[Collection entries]
=== Section Start ===

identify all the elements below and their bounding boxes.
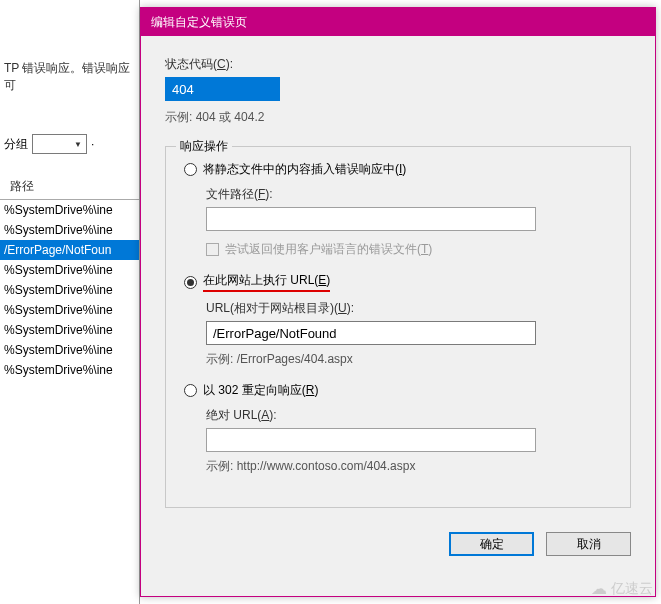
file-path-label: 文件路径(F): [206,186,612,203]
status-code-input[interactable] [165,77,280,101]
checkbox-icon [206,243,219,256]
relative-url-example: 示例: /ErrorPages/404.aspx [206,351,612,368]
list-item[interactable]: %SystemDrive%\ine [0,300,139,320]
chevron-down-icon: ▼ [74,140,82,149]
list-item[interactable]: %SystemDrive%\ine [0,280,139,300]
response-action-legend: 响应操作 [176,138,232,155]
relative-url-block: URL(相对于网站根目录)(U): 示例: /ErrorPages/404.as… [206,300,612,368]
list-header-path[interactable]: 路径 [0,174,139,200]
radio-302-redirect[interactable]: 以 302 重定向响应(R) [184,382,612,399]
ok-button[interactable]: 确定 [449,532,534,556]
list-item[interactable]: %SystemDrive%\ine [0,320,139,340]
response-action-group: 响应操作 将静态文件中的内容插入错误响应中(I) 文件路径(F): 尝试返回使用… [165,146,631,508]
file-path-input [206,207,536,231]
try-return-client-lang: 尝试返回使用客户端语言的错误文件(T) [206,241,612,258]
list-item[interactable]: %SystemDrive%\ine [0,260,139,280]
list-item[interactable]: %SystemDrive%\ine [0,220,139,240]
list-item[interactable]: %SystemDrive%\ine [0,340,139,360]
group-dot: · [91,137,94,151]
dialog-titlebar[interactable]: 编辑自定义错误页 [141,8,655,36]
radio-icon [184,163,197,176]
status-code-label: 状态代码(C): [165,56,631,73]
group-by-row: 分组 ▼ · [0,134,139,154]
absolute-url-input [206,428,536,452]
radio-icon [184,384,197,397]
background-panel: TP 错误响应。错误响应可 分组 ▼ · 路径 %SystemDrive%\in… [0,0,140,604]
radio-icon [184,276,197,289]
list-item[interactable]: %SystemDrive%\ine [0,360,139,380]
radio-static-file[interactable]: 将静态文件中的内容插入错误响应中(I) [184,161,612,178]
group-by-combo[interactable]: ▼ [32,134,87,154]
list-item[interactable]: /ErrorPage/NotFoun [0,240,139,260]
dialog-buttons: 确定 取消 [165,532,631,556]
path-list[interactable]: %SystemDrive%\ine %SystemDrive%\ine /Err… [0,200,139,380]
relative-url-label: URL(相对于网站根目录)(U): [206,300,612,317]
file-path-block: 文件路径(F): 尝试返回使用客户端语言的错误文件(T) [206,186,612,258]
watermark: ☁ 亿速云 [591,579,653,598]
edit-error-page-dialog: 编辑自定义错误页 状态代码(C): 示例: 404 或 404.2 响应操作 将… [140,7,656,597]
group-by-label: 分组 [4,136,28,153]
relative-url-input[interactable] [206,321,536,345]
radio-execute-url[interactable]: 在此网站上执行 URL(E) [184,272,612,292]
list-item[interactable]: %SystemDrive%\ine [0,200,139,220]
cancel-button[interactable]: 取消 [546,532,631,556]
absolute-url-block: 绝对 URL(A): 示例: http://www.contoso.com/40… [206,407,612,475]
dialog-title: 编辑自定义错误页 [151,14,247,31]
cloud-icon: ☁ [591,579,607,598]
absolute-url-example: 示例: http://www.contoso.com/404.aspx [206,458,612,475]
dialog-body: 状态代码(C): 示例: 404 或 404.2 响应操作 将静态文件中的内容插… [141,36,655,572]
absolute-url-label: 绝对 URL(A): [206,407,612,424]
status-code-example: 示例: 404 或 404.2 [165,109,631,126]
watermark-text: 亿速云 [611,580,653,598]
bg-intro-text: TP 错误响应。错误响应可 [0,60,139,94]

=== Section End ===

Look over the records above and filter for each line with the word "group".

response-action-group: 响应操作 将静态文件中的内容插入错误响应中(I) 文件路径(F): 尝试返回使用… [165,146,631,508]
group-dot: · [91,137,94,151]
group-by-row: 分组 ▼ · [0,134,139,154]
group-by-combo[interactable]: ▼ [32,134,87,154]
group-by-label: 分组 [4,136,28,153]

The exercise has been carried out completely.